▸ **Your assignment**:
Look through the data below and show every line that includes "Homestay".

▸ **Data for this task**:
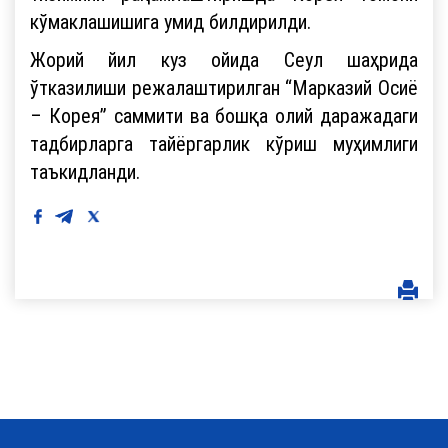
кўмаклашишига умид билдирилди.
Жорий йил куз ойида Сеул шаҳрида
ўтказилиши режалаштирилган “Марказий Осиё
– Корея” саммити ва бошқа олий даражадаги
тадбирларга тайёргарлик кўриш муҳимлиги
таъкидланди.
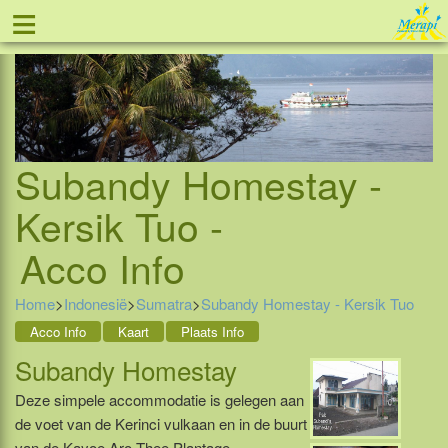
≡
Tel: 088 - 81 11 999
Subandy Homestay -
Kersik Tuo -
Acco Info
Home
>
Indonesië
>
Sumatra
>
Subandy Homestay - Kersik Tuo
Acco Info
Kaart
Plaats Info
Subandy Homestay
Deze simpele accommodatie is gelegen aan
de voet van de Kerinci vulkaan en in de buurt
van de Kayoe Aro Thee Plantage.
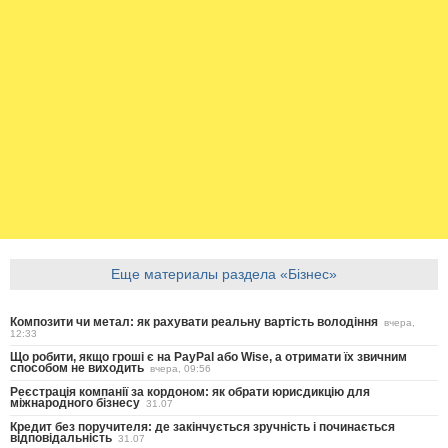
Еще материалы раздела «Бізнес»
Композити чи метал: як рахувати реальну вартість володіння
вчера,
12:33
Що робити, якщо гроші є на PayPal або Wise, а отримати їх звичним
способом не виходить
вчера, 09:56
Реєстрація компанії за кордоном: як обрати юрисдикцію для
міжнародного бізнесу
31.07
Кредит без поручителя: де закінчується зручність і починається
відповідальність
31.07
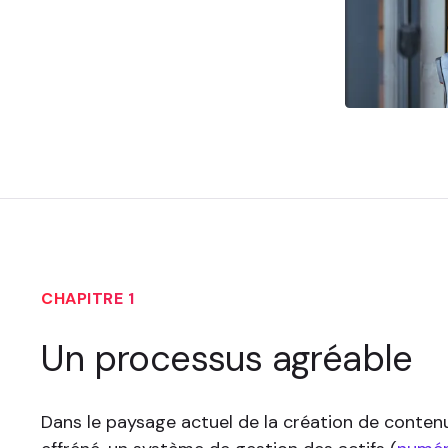
CHAPITRE 1
Un processus agréable
Dans le paysage actuel de la création de conte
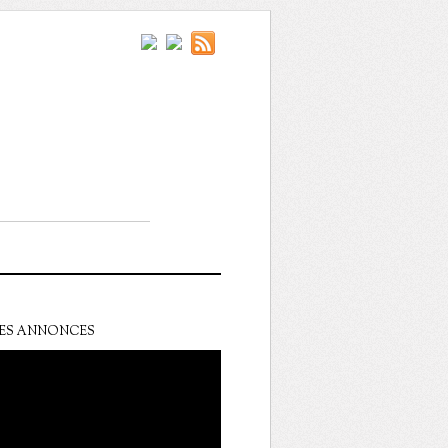
ES ANNONCES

▸ **Problem solution**:
Subandy Homestay -
Subandy Homestay - Kersik Tuo
Subandy Homestay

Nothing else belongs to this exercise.